Authors: Kilfoy BA,  Zheng T,  Lan Q,  Han X,  Holford T,  Hein DW,  Qin Q,  Leaderer B,  Morton LM,  Yeager M,  Boyle P,  Zhao P,  Chanock S,  Rothman N,  Zhang Y
Journal: Cancer Causes Control
Date: 2010 Jan
Branches: OEEB, REB, CGR
PubMed ID: 19809881
PMC ID: PMC2972187
Abstract: Cigarette smoke contains many carcinogens that are metabolically activated through xenobiotic metabolism by phase I and II enzymes, including N-acetyltransferases 1 and 2 (NAT1 and NAT2). We investigated non-Hodgkin lymphoma risk in general and by subtype in relation to NAT1 and NAT2 genotypes and cigarette smoking in a population-based case-control study in Connecticut. Of the 535 controls, 53.1% reported ever smoking, and of the 461 cases, 55.7% reported ever smoking. We found a two-fold increased risk of T-cell lymphoma among those possessing the NAT1*10 genotype compared to those with other NAT1 genotypes; including an OR of 2.0 (95% CI: 1.0-2.4) for those heterozygous or homozygous for NAT1*10 genotypes.
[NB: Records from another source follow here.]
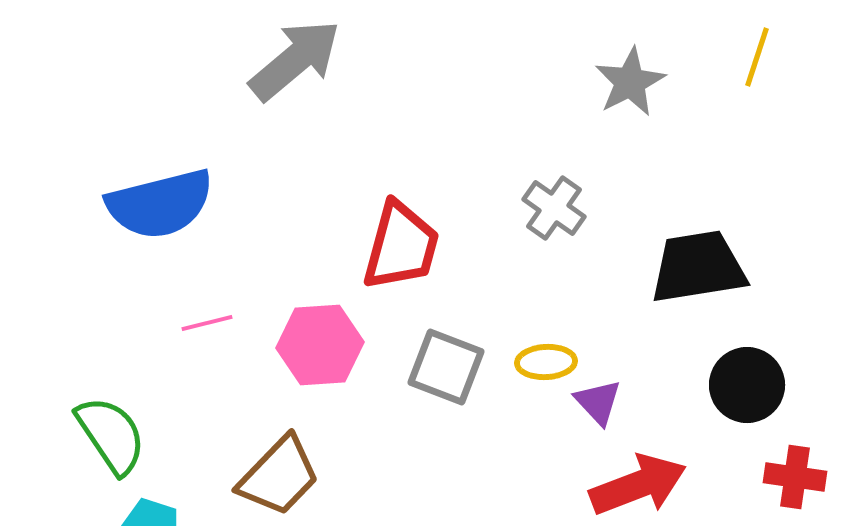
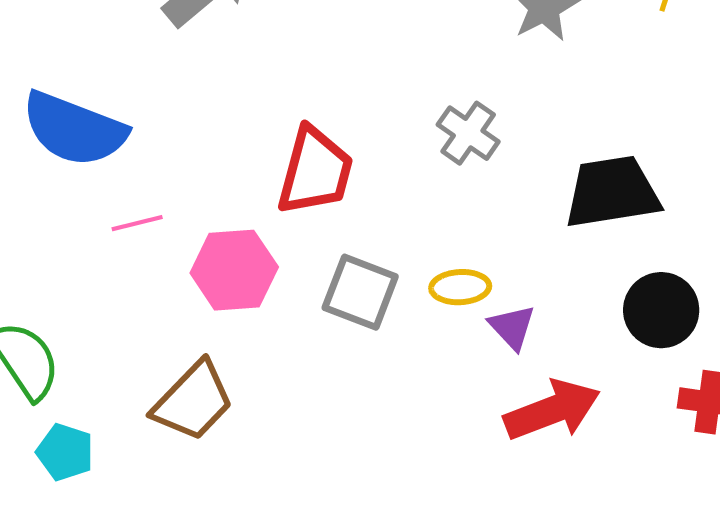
blue semicircle: (160, 204) -> (74, 129), turned 35
pink line: (207, 323) -> (137, 223), moved

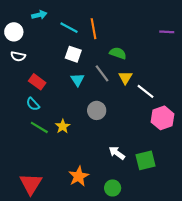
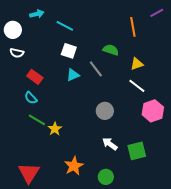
orange line: (93, 29) -> (133, 27), moved
purple line: (167, 32) -> (157, 13), moved, turned -32
yellow triangle: (125, 78) -> (137, 64), moved, turned 40
cyan triangle: (78, 80) -> (73, 75), turned 40
gray circle: (97, 110) -> (105, 111), moved
yellow star: (63, 126) -> (55, 129), moved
Rapid acetylator NAT2 phenotype increased the risk of both T-cell lymphoma (OR = 3.2; 95% CI: 1.1-9.5) and marginal zone lymphoma (OR = 3.0; 95% CI: 1.0-8.7), though these results were based on a small number of cases. When smoking status and risk of NHL was stratified by NAT1 and NAT2 genotypes, an increased risk of NHL overall was observed in current (OR = 1.7; 95% CI: 1.2-2.4) smokers without the NAT1*10 genotype but not among smokers with the NAT1*10 genotype (p-interaction < 0.01). No association between history of cigarette smoking and risk of NHL overall was observed with any NAT2 genotype. Our results present modest evidence that acetylation rate is associated with risk of NHL for specific subtypes and that the NAT1*10 genotype is an "at-risk" allele. Additionally, our results suggest that the relationship between NHL and smoking status may be modified by common genetic variation in NAT1 but not NAT2. We conclude that these findings require replication in larger studies and ultimately in pooled analyses.